Yes.
> When and why would
> you choose one over another? Does it matter? Thank you for your indulgence
> as I puzzle out what must surely be readily apparent to most of you.
Ok, a DTD really helps this sort of discussion along, but 
FWIW:
 
> Example 1:
> ---------
> 
> <BOOK TITLE="The Call of the Wild" AUTHOR="London, Jack"\>
Use empty elements and attributes for tag bags, basically, 
if the datum has no frequency and order requirements (only 
occurs once somewhere in the attribute list). 

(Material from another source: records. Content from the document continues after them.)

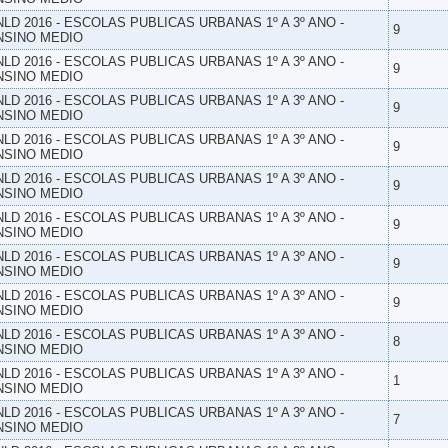
NLD 2016 - ESCOLAS PUBLICAS URBANAS 1º A 3º ANO -
9
NSINO MEDIO
NLD 2016 - ESCOLAS PUBLICAS URBANAS 1º A 3º ANO -
9
NSINO MEDIO
NLD 2016 - ESCOLAS PUBLICAS URBANAS 1º A 3º ANO -
9
NSINO MEDIO
NLD 2016 - ESCOLAS PUBLICAS URBANAS 1º A 3º ANO -
9
NSINO MEDIO
NLD 2016 - ESCOLAS PUBLICAS URBANAS 1º A 3º ANO -
9
NSINO MEDIO
NLD 2016 - ESCOLAS PUBLICAS URBANAS 1º A 3º ANO -
9
NSINO MEDIO
NLD 2016 - ESCOLAS PUBLICAS URBANAS 1º A 3º ANO -
9
NSINO MEDIO
NLD 2016 - ESCOLAS PUBLICAS URBANAS 1º A 3º ANO -
9
NSINO MEDIO
NLD 2016 - ESCOLAS PUBLICAS URBANAS 1º A 3º ANO -
8
NSINO MEDIO
NLD 2016 - ESCOLAS PUBLICAS URBANAS 1º A 3º ANO -
1
NSINO MEDIO
NLD 2016 - ESCOLAS PUBLICAS URBANAS 1º A 3º ANO -
7
NSINO MEDIO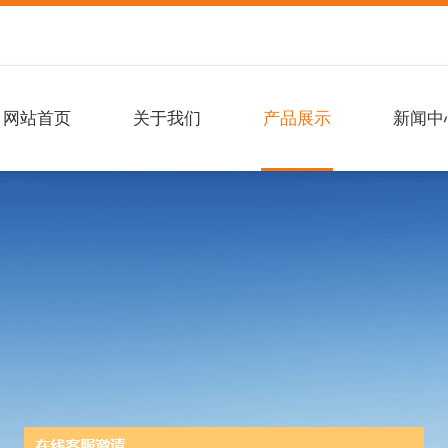
网站首页
关于我们
产品展示
新闻中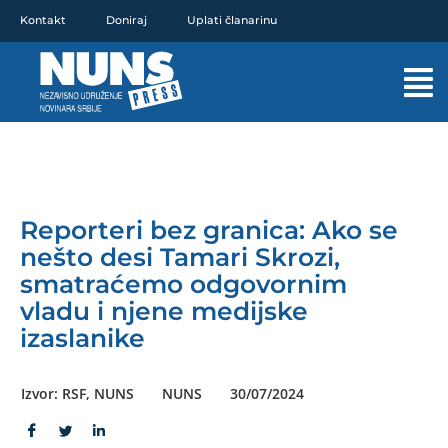
Pređi
Kontakt
Doniraj
Uplati članarinu
na
sadržaj
Mai
Men
Reporteri bez granica: Ako se
nešto desi Tamari Skrozi,
smatraćemo odgovornim
vladu i njene medijske
izaslanike
Izvor: RSF, NUNS
NUNS
30/07/2024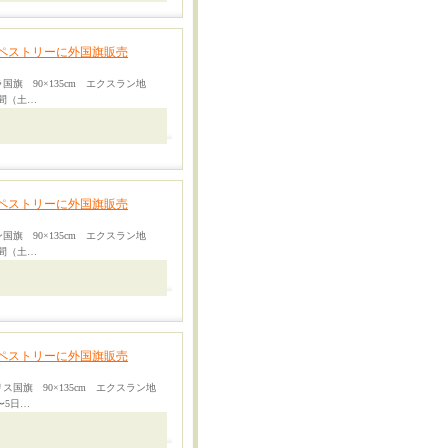
ペストリーに外国旗販売
国旗 90×135cm エクスラン地
日間（土…
ペストリーに外国旗販売
国旗 90×135cm エクスラン地
日間（土…
ペストリーに外国旗販売
ス国旗 90×135cm エクスラン地
〜5日…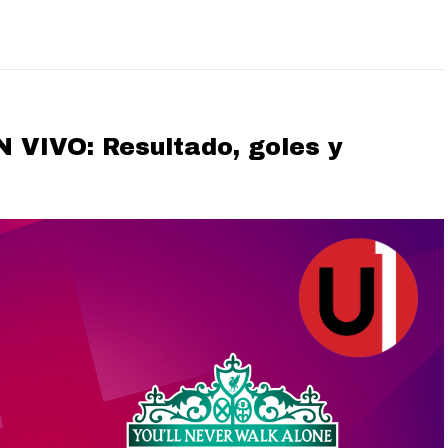
N VIVO: Resultado, goles y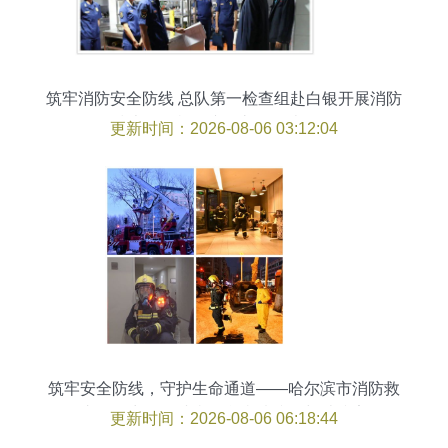
筑牢消防安全防线 总队第一检查组赴白银开展消防
技术服务机构专项督导复查工作
更新时间：2026-08-06 03:12:04
筑牢安全防线，守护生命通道——哈尔滨市消防救
援支队倾力服务涉疫场所疫情防控与消防安全
更新时间：2026-08-06 06:18:44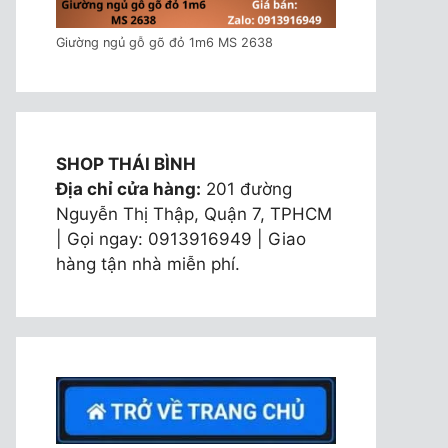
Giường ngủ gỗ gõ đỏ 1m6 MS 2638
SHOP THÁI BÌNH
Địa chỉ cửa hàng:
201 đường
Nguyễn Thị Thập, Quận 7, TPHCM
| Gọi ngay: 0913916949 | Giao
hàng tận nhà miễn phí.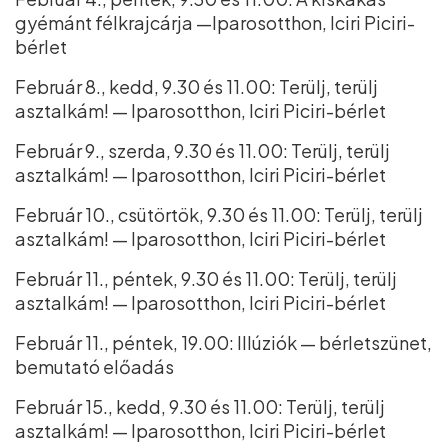
gyémánt félkrajcárja —Iparosotthon, Iciri Piciri-
bérlet
Február 8., kedd, 9.30 és 11.00: Terülj, terülj
asztalkám! — Iparosotthon, Iciri Piciri-bérlet
Február 9., szerda, 9.30 és 11.00: Terülj, terülj
asztalkám! — Iparosotthon, Iciri Piciri-bérlet
Február 10., csütörtök, 9.30 és 11.00: Terülj, terülj
asztalkám! — Iparosotthon, Iciri Piciri-bérlet
Február 11., péntek, 9.30 és 11.00: Terülj, terülj
asztalkám! — Iparosotthon, Iciri Piciri-bérlet
Február 11., péntek, 19.00: Illúziók — bérletszünet,
bemutató előadás
Február 15., kedd, 9.30 és 11.00: Terülj, terülj
asztalkám! — Iparosotthon, Iciri Piciri-bérlet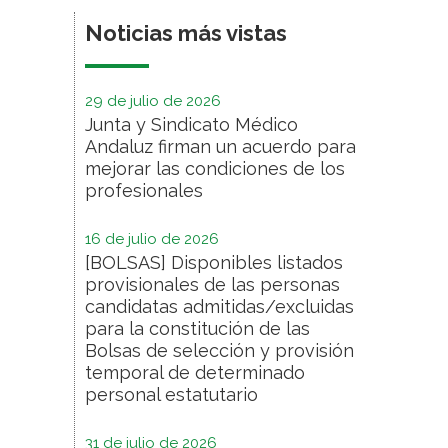
Noticias más vistas
29 de julio de 2026
Junta y Sindicato Médico
Andaluz firman un acuerdo para
mejorar las condiciones de los
profesionales
16 de julio de 2026
[BOLSAS] Disponibles listados
provisionales de las personas
candidatas admitidas/excluidas
para la constitución de las
Bolsas de selección y provisión
temporal de determinado
personal estatutario
31 de julio de 2026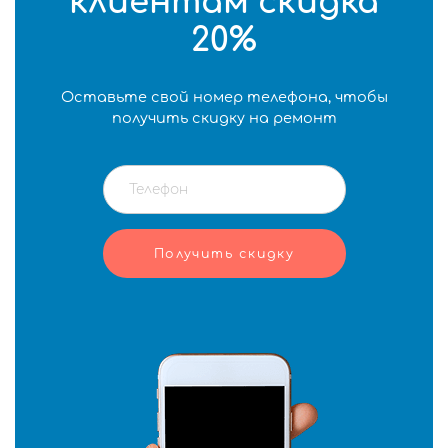
клиентам скидка
20%
Оставьте свой номер телефона, чтобы
получить скидку на ремонт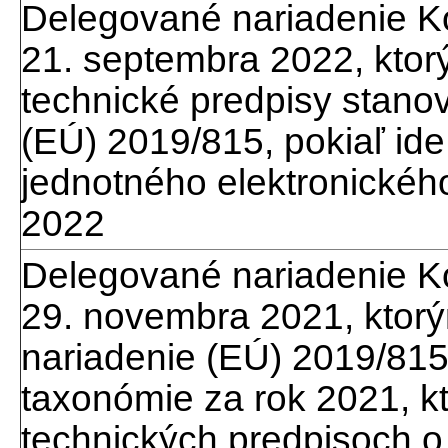
Delegované nariadenie K
21. septembra 2022, kto
technické predpisy stan
(EÚ) 2019/815, pokiaľ ide
jednotného elektronickéh
2022
Delegované nariadenie K
29. novembra 2021, ktor
nariadenie (EÚ) 2019/815,
taxonómie za rok 2021, k
technických predpisoch o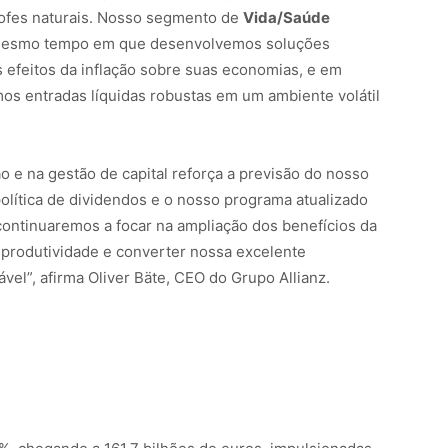
trofes naturais. Nosso segmento de
Vida/Saúde
 mesmo tempo em que desenvolvemos soluções
s efeitos da inflação sobre suas economias, e em
os entradas líquidas robustas em um ambiente volátil
ão e na gestão de capital reforça a previsão do nosso
política de dividendos e o nosso programa atualizado
continuaremos a focar na ampliação dos benefícios da
 produtividade e converter nossa excelente
vel”, afirma Oliver Bäte, CEO do Grupo Allianz.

NOTE:  I haven't looked to see if XML dropped the 
SGML restriction on repeated values in attlist 
decls.
 
> Example 2:
> ---------
> 
> <BOOK AUTHOR="London, Jack">The Call of the Wild</BOOK>
Use this if you don't care that the string inside the 
tags is only differentiated by the BOOK, that is, 
semantically, there is no difference between this 
and 
<BOOK AUTHOR="London, Jack">Love that Wolf!!</BOOK>
or IOW, your application has to know that is a title.
 
> Example 3:
> ---------
> 
> <BOOK>
>    <TITLE>The Call of the Wild</TITLE>
>    <AUTHOR>London, Jack</AUTHOR>
> </BOOK>
Use this when it is important to know there 
is a title and author (i.e, this BOOK 
HAS-A TITLE, HAS-A AUTHOR; the 
string, The CALL of the WILD IS-A TITLE).  

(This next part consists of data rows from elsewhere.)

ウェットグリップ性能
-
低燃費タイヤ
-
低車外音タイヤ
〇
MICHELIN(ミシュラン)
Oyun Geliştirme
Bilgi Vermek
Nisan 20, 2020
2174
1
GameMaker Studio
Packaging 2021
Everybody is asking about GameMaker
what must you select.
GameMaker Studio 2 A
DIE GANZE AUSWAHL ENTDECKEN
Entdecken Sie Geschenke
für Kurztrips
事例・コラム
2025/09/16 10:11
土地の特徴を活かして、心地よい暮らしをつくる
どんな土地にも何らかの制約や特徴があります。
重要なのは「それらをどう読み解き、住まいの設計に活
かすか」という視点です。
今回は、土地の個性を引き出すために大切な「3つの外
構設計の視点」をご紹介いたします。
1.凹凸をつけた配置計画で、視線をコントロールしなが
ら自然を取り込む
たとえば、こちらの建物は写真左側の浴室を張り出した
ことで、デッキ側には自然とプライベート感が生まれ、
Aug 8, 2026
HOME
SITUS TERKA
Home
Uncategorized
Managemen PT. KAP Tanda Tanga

Given the element type declaration, you can tell which order 
they should come in, are there multiple 
authors, are there alternate titles, etc. 
The semantic is application dependent.  For 
a linking semantic, you might be counting 
nodes inside the BOOK.  For rendering, 
you might be assigning the font value 
based on the context of the book element.